Required action: Copy the records that follow exactly as written, but not their pictures.

-------- Data supplied --------

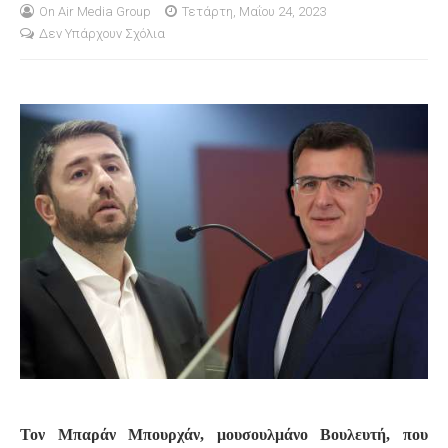
On Air Media Group
Τετάρτη, Μαΐου 24, 2023
Δεν Υπάρχουν Σχόλια
S
Τον Μπαράν Μπουρχάν, μουσουλμάνο Βουλευτή, που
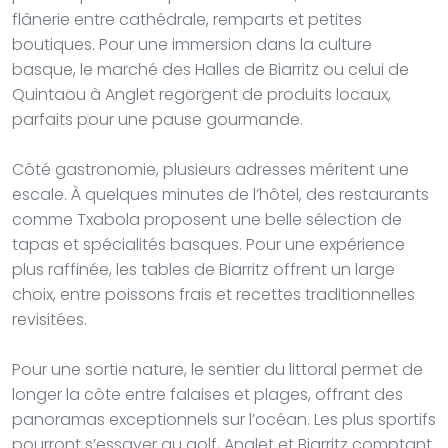
flânerie entre cathédrale, remparts et petites
boutiques. Pour une immersion dans la culture
basque, le marché des Halles de Biarritz ou celui de
Quintaou à Anglet regorgent de produits locaux,
parfaits pour une pause gourmande.
Côté gastronomie, plusieurs adresses méritent une
escale. À quelques minutes de l’hôtel, des restaurants
comme Txabola proposent une belle sélection de
tapas et spécialités basques. Pour une expérience
plus raffinée, les tables de Biarritz offrent un large
choix, entre poissons frais et recettes traditionnelles
revisitées.
Pour une sortie nature, le sentier du littoral permet de
longer la côte entre falaises et plages, offrant des
panoramas exceptionnels sur l’océan. Les plus sportifs
pourront s’essayer au golf, Anglet et Biarritz comptant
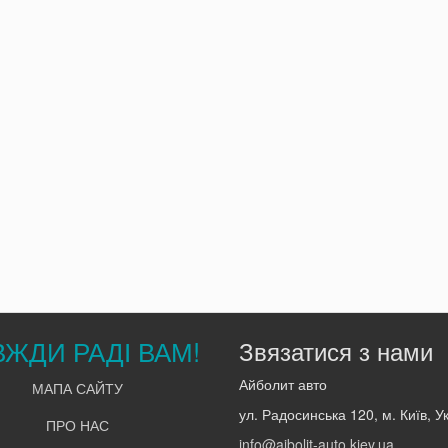
ВЖДИ РАДІ ВАМ!
Звязатися з нами
Айболит авто
МАПА САЙТУ
ул. Радосинська 120, м. Київ, У
ПРО НАС
info@aibolit-auto.kiev.ua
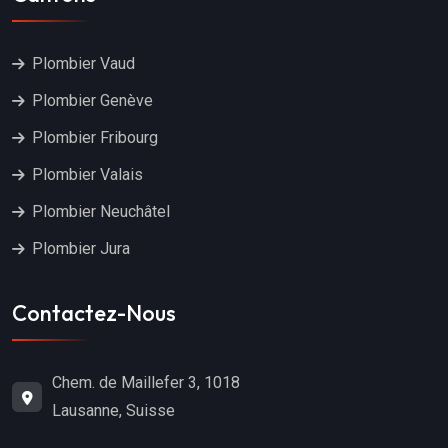
Plombier Vaud
Plombier Genève
Plombier Fribourg
Plombier Valais
Plombier Neuchâtel
Plombier Jura
Contactez-Nous
Chem. de Maillefer 3, 1018
Lausanne, Suisse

--------

Output for this task:
On Air Media Group
Τετάρτη, Μαΐου 24, 2023
Δεν Υπάρχουν Σχόλια
S
Τον Μπαράν Μπουρχάν, μουσουλμάνο Βουλευτή, που
flânerie entre cathédrale, remparts et petites
boutiques. Pour une immersion dans la culture
basque, le marché des Halles de Biarritz ou celui de
Quintaou à Anglet regorgent de produits locaux,
parfaits pour une pause gourmande.
Côté gastronomie, plusieurs adresses méritent une
escale. À quelques minutes de l’hôtel, des restaurants
comme Txabola proposent une belle sélection de
tapas et spécialités basques. Pour une expérience
plus raffinée, les tables de Biarritz offrent un large
choix, entre poissons frais et recettes traditionnelles
revisitées.
Pour une sortie nature, le sentier du littoral permet de
longer la côte entre falaises et plages, offrant des
panoramas exceptionnels sur l’océan. Les plus sportifs
pourront s’essayer au golf, Anglet et Biarritz comptant
ВЖДИ РАДІ ВАМ!
Звязатися з нами
Айболит авто
МАПА САЙТУ
ул. Радосинська 120, м. Київ, У
ПРО НАС
info@aibolit-auto.kiev.ua
Plombier Vaud
Plombier Genève
Plombier Fribourg
Plombier Valais
Plombier Neuchâtel
Plombier Jura
Contactez-Nous
Chem. de Maillefer 3, 1018
Lausanne, Suisse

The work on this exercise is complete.